Fiorina told the crowd at Hudson’s that she backs zero-based budgeting, wants to overhaul the tax code, favors reforming immigration laws and does not favor raising the minimum wage.
As she did at last week’s debate, Fiorina also talked about how her life experiences would make her a strong president.
“I have battled cancer. I have buried a child. I am tested and will not falter in this fight.”
Trump and Fiorina both registered for the S.C. primary Wednesday.
Trump, Fiorina file for SC primary
GOP presidential front-runner Donald Trump and Carly Fiorina – second in one recent national poll – filed Wednesday for the S.C. primary.
Fiorina visited S.C. GOP headquarters to file. In a surprise to GOP officials, Trump held up an application and $40,000 check to cover his registration fee at a news conference in Columbia.
The two filings bring to 11 the number of Republican hopefuls in the S.C. race. The remaining four GOP candidates have until next Wednesday to enter the South’s first presidential primary.
S.C GOP chairman Matt Moore said he expects Kentucky Sen. Rand Paul and New Jersey Gov. Chris Christie to apply before the deadline. It remains unclear if former Govs. George Pataki of New York and Jim Gilmore of Virginia, who both are lagging in polls, will sign up.

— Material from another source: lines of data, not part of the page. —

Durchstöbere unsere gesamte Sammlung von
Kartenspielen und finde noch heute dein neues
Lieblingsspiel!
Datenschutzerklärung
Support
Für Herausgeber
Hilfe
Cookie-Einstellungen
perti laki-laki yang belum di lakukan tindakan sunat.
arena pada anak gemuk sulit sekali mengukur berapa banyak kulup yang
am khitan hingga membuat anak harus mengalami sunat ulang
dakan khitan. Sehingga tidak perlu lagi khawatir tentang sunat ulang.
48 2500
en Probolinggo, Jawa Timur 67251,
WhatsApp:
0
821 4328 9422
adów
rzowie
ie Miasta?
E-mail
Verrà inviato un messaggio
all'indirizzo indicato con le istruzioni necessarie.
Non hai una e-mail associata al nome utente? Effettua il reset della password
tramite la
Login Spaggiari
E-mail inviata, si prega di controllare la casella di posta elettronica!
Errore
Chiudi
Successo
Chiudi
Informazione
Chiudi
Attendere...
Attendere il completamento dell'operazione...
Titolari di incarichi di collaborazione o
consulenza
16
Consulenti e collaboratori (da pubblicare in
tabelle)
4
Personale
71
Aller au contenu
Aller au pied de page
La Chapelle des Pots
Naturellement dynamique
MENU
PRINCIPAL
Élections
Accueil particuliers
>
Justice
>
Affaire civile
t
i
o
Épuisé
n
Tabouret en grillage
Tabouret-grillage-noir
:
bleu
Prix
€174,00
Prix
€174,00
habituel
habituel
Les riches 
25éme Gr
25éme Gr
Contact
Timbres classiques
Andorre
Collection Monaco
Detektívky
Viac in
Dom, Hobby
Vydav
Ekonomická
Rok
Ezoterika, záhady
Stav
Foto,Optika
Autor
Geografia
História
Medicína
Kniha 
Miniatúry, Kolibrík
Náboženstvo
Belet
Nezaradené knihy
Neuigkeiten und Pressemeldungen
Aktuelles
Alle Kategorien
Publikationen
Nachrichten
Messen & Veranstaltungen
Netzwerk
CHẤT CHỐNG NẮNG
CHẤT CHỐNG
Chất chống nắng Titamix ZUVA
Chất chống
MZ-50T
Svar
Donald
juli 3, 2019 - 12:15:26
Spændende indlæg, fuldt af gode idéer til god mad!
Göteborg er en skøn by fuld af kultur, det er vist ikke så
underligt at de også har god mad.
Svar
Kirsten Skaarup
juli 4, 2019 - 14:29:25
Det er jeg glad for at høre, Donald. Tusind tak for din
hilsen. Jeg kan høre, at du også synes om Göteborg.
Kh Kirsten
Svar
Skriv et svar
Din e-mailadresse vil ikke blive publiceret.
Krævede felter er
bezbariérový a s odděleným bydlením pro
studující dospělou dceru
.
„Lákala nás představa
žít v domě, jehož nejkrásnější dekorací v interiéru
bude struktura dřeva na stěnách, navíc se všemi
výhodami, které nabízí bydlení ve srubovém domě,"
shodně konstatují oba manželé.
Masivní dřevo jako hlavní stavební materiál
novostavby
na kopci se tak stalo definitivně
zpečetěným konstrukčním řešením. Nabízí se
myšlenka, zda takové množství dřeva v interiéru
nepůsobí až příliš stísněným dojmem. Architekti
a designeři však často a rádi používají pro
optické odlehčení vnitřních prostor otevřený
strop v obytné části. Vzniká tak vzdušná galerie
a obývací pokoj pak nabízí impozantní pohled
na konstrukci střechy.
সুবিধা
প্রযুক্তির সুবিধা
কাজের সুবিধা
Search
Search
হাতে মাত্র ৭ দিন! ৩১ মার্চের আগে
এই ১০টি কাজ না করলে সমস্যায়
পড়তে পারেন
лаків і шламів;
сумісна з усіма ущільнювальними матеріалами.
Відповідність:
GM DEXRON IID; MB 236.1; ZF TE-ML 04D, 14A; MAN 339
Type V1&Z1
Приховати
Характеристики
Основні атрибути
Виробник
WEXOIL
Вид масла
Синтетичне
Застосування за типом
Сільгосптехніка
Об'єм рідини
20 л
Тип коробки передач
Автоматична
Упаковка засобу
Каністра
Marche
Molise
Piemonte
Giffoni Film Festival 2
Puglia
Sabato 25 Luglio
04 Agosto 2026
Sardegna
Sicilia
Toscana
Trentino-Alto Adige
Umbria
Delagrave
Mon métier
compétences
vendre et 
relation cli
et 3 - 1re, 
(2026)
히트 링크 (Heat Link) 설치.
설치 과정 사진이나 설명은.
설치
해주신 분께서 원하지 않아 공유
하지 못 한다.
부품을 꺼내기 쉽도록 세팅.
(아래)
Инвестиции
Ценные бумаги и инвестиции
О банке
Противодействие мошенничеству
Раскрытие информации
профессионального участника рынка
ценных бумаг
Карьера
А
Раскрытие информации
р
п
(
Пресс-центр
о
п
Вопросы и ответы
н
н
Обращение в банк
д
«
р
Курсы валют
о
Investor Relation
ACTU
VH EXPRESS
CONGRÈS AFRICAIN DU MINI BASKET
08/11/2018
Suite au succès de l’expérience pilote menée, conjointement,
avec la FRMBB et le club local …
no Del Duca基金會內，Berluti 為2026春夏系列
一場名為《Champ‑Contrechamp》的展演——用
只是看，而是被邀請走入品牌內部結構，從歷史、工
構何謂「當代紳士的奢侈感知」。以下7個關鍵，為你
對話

Off the air: Trump boycotts Fox News over campaign coverage
Donald Trump says he’s done appearing on Fox News shows for the “foreseeable future” because he doesn’t like the network’s coverage of his presidential campaign.
The billionaire businessman and leading Republican candidate tweeted that Fox News has been treating him “very unfairly” and he’s going to stop appearing on its shows.
A Fox News spokeswoman says that Trump announced his boycott after the channel canceled a scheduled Trump appearance on “The O'Reilly Factor” Thursday.
In a statement, she said when coverage doesn’t go Trump’s way, he engages in personal attacks on Fox anchors and hosts. She added the behavior has “grown stale and tiresome.”
Trump has been feuding with the network since the first GOP primary debate, when he objected to the moderators’ questions.